Task to carry out:
Print exactly, and only, the lines from the one that has "Target: left lung lower lobe. Output" through the end of the material below, with both ends included and the pictures omitted.

Supplied entries:
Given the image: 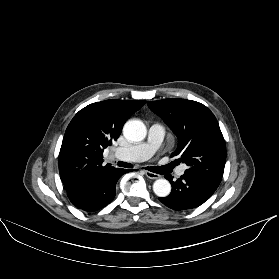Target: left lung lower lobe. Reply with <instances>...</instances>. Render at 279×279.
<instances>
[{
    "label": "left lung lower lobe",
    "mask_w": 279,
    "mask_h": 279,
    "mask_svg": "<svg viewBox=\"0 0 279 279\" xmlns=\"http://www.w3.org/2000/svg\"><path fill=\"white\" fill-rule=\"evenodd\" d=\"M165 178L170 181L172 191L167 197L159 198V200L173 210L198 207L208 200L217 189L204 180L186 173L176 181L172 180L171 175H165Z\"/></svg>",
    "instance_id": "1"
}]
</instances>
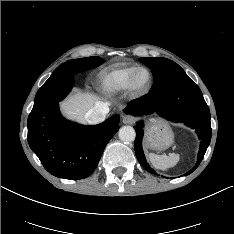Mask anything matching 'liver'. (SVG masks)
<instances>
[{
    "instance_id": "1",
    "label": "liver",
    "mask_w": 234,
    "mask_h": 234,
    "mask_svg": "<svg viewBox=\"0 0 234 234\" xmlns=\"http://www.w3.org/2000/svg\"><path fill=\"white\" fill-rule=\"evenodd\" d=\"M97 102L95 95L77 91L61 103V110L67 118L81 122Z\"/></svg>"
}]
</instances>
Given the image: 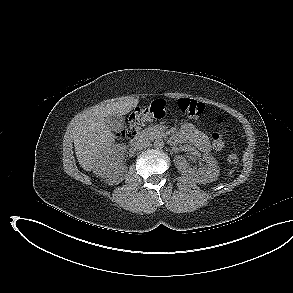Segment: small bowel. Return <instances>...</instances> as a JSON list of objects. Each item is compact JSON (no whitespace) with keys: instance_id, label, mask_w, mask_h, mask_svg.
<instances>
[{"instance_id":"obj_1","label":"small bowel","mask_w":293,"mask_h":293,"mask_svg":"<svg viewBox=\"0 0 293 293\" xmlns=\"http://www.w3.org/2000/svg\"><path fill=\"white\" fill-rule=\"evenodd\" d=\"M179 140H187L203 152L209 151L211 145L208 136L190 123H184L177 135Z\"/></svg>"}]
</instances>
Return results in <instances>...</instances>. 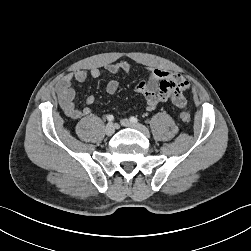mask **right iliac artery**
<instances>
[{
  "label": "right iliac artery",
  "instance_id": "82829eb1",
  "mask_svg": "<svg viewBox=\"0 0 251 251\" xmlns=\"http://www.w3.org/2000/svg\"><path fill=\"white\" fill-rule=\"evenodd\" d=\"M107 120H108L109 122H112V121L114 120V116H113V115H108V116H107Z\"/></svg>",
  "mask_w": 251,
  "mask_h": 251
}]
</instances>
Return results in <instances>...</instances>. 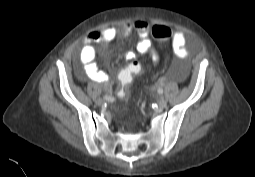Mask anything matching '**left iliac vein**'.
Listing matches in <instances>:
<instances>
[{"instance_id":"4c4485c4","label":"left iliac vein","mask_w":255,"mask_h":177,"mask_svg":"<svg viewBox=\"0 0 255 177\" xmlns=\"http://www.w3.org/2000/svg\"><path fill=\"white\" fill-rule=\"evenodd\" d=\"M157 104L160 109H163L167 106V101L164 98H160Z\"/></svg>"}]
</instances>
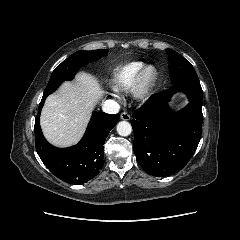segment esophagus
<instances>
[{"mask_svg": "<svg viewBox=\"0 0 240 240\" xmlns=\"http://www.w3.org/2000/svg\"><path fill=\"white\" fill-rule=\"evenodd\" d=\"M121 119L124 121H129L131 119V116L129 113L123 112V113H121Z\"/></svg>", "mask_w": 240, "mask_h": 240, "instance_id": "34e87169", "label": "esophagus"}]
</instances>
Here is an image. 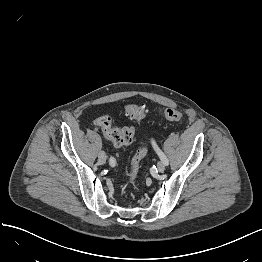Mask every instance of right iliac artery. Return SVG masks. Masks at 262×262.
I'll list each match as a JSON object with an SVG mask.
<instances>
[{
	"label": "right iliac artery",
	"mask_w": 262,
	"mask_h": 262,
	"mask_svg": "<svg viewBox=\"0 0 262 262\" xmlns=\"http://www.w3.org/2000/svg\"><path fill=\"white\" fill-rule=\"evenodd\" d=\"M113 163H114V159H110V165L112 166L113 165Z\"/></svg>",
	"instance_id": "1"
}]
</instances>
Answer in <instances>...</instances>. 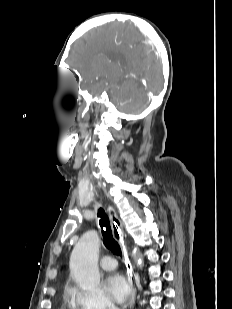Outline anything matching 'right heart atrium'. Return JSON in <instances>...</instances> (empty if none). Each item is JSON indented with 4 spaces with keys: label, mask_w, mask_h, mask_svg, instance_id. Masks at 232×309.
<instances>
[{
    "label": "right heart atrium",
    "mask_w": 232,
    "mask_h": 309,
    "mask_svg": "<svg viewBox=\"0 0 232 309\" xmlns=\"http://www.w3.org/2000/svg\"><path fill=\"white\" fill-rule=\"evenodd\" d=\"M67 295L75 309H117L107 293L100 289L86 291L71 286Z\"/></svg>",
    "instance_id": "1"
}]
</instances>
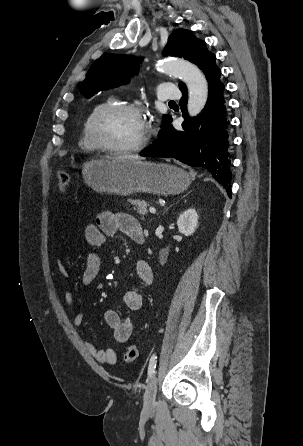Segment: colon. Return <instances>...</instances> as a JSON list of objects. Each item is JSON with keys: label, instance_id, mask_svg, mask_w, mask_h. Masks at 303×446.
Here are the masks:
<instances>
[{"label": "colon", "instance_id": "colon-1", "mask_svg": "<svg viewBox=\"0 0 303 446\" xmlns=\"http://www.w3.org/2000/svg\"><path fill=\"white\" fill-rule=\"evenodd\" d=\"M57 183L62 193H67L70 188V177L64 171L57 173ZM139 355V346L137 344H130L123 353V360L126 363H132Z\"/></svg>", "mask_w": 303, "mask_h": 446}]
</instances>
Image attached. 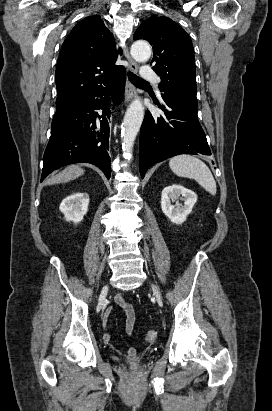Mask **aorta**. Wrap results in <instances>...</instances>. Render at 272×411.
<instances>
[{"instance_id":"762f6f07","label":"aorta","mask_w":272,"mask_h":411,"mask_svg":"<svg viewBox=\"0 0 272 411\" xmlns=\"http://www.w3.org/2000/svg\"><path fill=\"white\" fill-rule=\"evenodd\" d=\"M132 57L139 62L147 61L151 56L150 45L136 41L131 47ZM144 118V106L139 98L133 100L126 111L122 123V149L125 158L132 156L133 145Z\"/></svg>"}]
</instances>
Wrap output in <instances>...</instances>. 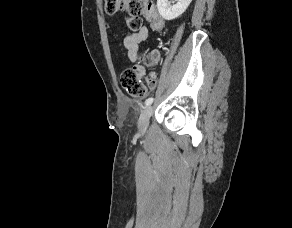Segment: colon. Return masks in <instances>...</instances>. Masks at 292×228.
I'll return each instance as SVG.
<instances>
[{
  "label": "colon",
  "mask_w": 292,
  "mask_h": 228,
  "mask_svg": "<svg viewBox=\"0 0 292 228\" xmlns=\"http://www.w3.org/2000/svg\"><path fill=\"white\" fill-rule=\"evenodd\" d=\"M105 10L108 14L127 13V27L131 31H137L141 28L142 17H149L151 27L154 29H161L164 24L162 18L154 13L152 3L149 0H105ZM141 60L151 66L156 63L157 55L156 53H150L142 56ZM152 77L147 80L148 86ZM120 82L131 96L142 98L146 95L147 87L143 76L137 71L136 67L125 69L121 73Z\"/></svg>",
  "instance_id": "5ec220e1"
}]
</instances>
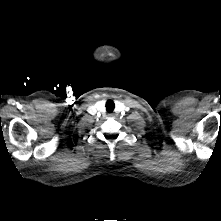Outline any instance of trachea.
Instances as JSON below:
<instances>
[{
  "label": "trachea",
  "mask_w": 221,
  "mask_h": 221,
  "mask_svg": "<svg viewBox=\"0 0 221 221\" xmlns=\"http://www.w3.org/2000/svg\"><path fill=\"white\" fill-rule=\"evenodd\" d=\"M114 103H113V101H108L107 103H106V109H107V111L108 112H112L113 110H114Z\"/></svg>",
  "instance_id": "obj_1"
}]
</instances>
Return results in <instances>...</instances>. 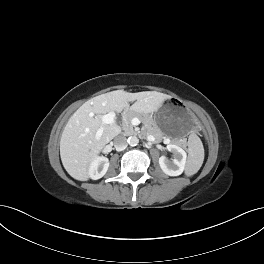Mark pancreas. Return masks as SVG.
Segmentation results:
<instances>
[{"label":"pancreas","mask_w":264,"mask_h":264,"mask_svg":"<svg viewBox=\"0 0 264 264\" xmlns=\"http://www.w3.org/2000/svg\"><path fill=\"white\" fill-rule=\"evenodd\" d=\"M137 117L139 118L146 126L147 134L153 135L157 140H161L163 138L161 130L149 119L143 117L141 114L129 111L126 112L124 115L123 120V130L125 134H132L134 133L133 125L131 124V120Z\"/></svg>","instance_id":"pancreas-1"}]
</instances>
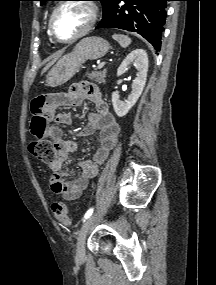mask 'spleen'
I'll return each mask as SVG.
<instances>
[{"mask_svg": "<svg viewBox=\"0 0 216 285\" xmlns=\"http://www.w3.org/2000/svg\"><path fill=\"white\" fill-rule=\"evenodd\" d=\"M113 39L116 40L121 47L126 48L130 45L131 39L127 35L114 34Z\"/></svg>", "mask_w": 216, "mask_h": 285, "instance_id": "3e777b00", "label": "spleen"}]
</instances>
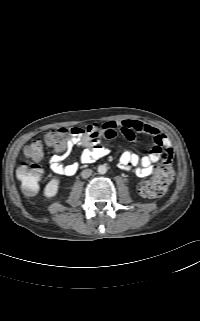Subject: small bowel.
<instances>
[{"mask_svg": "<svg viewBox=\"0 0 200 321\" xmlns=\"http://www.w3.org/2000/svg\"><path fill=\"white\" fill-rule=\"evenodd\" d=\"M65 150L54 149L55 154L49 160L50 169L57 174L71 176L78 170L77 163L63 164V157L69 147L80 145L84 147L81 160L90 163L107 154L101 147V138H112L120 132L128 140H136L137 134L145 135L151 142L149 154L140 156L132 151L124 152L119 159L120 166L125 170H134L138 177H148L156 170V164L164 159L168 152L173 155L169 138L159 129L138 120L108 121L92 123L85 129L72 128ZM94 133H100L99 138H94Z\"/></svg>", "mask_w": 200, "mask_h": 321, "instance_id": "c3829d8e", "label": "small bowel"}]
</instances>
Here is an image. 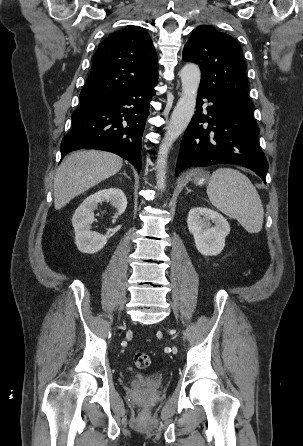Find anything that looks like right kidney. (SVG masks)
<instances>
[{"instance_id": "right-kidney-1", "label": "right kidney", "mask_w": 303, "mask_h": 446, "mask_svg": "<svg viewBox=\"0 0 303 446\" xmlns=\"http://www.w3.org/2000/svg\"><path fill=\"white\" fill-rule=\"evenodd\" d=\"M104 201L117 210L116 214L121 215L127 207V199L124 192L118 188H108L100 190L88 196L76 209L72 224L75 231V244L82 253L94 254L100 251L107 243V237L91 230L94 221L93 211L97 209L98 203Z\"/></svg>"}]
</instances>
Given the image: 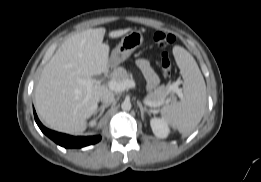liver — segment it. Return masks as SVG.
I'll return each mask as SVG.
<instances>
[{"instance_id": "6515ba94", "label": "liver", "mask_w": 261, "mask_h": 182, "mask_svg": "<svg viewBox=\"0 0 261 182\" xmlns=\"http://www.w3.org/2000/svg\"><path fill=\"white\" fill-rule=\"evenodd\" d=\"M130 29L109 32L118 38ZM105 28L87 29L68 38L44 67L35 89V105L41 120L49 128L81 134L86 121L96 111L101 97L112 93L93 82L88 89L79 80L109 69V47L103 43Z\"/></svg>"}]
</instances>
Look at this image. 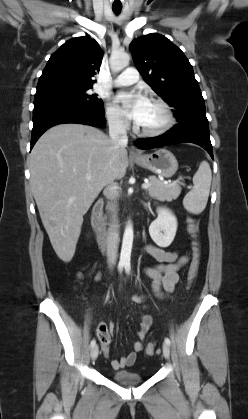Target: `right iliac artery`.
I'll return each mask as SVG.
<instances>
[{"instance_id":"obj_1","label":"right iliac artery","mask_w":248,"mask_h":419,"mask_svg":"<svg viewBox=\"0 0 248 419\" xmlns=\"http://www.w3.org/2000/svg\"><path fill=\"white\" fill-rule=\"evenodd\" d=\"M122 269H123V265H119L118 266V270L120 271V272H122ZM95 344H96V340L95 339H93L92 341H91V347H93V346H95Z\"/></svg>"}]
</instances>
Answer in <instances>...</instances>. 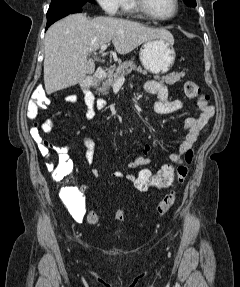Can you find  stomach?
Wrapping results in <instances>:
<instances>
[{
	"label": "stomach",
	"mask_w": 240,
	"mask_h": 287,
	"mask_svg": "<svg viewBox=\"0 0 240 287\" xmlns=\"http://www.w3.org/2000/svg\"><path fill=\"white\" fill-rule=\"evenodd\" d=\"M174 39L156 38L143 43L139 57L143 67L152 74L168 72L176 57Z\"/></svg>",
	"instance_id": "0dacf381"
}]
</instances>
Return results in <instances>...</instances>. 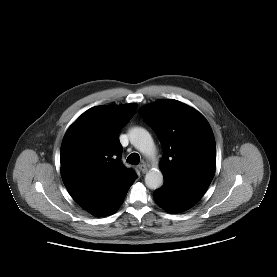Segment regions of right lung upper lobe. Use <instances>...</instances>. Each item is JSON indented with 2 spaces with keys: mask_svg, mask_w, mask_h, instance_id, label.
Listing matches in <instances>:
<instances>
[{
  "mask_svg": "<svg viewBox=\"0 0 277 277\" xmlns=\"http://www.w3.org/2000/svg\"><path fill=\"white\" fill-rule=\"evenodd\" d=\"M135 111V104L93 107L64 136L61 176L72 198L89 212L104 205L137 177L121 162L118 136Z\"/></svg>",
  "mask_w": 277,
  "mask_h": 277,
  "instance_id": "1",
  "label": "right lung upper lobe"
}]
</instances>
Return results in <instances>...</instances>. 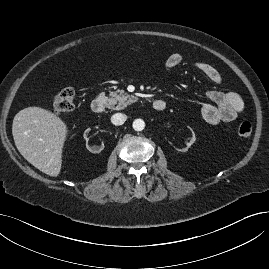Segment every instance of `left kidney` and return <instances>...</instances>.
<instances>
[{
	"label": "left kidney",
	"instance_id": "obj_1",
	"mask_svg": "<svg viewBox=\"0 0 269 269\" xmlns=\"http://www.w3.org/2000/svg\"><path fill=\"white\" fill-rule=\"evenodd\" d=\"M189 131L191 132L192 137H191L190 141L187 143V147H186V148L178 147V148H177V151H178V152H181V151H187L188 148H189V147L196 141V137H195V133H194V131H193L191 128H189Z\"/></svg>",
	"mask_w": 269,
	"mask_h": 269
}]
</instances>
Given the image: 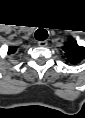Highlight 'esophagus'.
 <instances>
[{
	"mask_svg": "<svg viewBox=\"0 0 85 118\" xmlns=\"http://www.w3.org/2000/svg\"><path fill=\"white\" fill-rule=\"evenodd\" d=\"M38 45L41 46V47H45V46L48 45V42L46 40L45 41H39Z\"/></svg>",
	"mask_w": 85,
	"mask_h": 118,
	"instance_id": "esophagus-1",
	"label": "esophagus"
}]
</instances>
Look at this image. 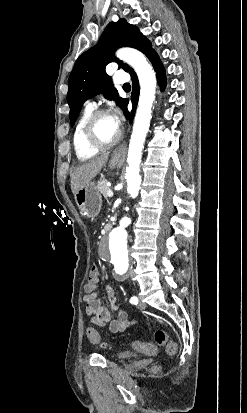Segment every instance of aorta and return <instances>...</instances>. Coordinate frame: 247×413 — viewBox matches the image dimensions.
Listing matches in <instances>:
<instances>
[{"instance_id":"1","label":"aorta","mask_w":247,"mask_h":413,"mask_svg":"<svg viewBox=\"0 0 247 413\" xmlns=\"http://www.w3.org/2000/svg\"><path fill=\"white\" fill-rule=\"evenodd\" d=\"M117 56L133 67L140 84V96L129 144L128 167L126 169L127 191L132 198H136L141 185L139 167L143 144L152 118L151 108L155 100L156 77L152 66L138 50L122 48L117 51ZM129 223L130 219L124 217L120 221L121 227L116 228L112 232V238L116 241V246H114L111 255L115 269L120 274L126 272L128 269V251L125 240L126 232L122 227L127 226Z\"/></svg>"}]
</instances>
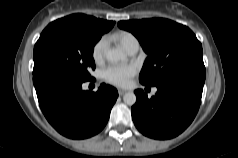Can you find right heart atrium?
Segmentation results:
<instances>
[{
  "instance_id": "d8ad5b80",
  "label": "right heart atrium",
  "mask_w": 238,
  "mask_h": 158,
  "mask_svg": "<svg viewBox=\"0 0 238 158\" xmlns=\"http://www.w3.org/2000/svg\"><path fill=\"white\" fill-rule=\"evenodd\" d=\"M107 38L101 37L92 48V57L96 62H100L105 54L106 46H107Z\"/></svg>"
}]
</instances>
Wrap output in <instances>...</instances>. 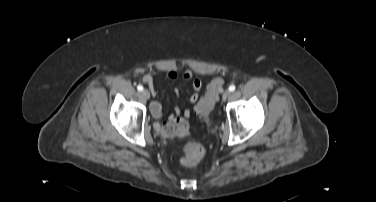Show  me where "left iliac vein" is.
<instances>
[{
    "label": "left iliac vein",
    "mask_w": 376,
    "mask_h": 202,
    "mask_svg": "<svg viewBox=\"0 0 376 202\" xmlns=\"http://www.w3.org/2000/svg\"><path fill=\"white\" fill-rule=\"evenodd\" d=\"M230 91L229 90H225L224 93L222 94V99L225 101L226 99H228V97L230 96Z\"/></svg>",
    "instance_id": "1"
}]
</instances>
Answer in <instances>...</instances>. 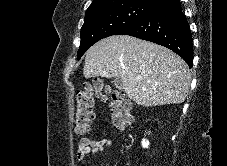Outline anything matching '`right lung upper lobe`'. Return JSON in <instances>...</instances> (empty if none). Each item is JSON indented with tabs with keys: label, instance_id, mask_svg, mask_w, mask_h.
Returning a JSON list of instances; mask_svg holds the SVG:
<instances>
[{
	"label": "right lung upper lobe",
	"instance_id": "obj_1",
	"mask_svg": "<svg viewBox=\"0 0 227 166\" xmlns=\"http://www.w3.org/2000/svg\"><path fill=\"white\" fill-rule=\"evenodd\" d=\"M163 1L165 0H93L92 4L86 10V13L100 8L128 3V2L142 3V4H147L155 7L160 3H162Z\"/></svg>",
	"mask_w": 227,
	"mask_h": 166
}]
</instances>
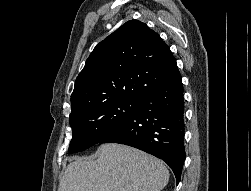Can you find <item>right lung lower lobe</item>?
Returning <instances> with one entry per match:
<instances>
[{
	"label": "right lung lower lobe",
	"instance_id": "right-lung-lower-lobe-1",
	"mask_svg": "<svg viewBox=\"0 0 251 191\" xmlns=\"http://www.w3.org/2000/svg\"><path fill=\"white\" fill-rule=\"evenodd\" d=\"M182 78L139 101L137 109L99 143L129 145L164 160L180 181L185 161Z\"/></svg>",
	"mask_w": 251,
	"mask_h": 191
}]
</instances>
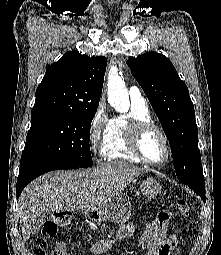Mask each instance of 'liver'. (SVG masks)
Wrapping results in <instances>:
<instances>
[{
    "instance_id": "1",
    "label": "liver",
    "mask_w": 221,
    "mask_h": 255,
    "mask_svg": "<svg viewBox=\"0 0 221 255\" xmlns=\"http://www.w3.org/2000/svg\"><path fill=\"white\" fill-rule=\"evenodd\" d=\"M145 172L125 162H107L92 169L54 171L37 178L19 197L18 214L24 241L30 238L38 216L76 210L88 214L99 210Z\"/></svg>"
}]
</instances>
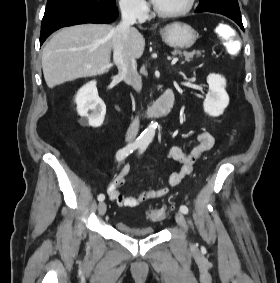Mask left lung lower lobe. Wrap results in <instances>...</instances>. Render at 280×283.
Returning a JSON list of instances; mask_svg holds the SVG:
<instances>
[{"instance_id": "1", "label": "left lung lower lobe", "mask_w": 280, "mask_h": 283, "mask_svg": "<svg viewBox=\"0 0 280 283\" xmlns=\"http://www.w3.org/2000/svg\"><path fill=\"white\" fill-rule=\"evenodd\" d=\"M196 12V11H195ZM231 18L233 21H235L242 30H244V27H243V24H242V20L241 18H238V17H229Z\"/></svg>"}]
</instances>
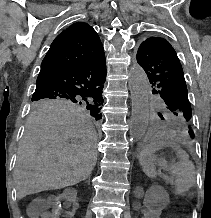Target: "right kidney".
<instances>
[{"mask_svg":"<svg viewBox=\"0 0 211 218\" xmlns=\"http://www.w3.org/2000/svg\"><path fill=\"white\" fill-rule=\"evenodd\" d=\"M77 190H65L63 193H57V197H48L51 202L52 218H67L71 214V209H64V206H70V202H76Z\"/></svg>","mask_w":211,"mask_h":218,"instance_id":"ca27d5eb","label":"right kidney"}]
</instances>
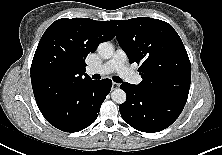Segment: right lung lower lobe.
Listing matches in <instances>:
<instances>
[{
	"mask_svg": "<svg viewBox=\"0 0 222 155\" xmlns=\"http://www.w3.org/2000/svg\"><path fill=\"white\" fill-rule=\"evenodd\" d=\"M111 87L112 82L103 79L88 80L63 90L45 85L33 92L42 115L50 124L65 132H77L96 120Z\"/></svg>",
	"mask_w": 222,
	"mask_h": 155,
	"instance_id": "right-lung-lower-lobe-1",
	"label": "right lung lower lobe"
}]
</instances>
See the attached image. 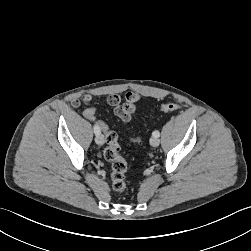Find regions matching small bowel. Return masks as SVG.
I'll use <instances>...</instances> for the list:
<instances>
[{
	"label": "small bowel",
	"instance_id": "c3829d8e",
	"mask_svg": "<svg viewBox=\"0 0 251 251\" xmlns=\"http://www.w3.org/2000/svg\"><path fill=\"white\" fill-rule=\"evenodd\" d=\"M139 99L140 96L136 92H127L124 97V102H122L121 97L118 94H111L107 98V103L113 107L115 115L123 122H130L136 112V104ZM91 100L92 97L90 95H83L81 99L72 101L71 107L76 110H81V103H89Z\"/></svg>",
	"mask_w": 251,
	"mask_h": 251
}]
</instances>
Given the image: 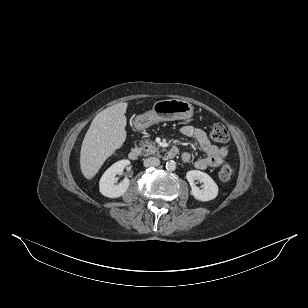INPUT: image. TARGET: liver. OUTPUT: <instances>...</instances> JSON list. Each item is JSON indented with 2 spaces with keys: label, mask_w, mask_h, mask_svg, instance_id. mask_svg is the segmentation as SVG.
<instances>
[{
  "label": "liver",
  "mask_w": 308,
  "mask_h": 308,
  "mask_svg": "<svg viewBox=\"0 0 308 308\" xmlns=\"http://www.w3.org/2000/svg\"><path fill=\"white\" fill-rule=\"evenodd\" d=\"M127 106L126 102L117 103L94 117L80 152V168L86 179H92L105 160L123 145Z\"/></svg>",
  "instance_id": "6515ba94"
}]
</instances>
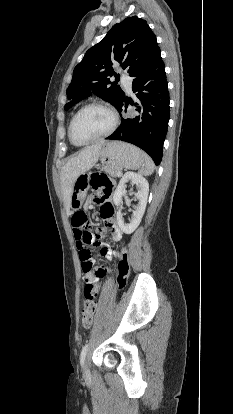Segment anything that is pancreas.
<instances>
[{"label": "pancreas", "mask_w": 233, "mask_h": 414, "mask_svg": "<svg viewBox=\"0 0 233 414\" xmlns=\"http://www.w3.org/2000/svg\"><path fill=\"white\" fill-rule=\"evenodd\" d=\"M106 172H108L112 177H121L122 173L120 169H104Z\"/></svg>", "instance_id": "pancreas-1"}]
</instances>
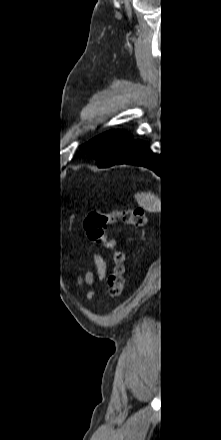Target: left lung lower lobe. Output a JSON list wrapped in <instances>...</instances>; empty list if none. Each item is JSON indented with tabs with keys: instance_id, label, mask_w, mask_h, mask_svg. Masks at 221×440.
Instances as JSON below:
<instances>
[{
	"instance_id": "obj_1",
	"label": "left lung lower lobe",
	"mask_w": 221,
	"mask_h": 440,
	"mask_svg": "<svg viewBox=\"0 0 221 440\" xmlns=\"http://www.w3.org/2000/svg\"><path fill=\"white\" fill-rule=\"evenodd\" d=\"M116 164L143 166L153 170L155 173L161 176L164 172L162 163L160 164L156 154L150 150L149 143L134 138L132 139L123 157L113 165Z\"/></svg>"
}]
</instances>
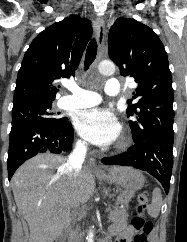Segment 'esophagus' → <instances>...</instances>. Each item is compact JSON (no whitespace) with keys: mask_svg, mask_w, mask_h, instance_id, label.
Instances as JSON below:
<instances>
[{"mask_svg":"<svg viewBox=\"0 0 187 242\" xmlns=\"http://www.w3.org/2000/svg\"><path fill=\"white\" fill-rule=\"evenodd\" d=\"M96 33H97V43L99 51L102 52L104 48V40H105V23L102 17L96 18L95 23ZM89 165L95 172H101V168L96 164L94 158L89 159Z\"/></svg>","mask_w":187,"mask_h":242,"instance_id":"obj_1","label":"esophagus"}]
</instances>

Result:
Target: left lung lower lobe. Output a JSON list wrapped in <instances>...</instances>; empty list if none. Each item is JSON indented with tabs with keys: instance_id, label, mask_w, mask_h, mask_svg. Masks at 221×440.
Instances as JSON below:
<instances>
[{
	"instance_id": "obj_1",
	"label": "left lung lower lobe",
	"mask_w": 221,
	"mask_h": 440,
	"mask_svg": "<svg viewBox=\"0 0 221 440\" xmlns=\"http://www.w3.org/2000/svg\"><path fill=\"white\" fill-rule=\"evenodd\" d=\"M116 164L143 166L153 170L155 173L161 176L164 172L162 163L160 164L156 154L150 150L149 143L134 138L132 139L123 157L113 165Z\"/></svg>"
}]
</instances>
Segment 'esophagus' → <instances>...</instances>. Each item is compact JSON (no whitespace) with keys: mask_svg, mask_w, mask_h, instance_id, label.
Instances as JSON below:
<instances>
[{"mask_svg":"<svg viewBox=\"0 0 187 242\" xmlns=\"http://www.w3.org/2000/svg\"><path fill=\"white\" fill-rule=\"evenodd\" d=\"M96 33H97V43L99 51L102 52L104 48V40H105V23L102 17L96 18L95 23ZM89 165L95 172H101V168L96 164L94 158L89 159Z\"/></svg>","mask_w":187,"mask_h":242,"instance_id":"obj_1","label":"esophagus"}]
</instances>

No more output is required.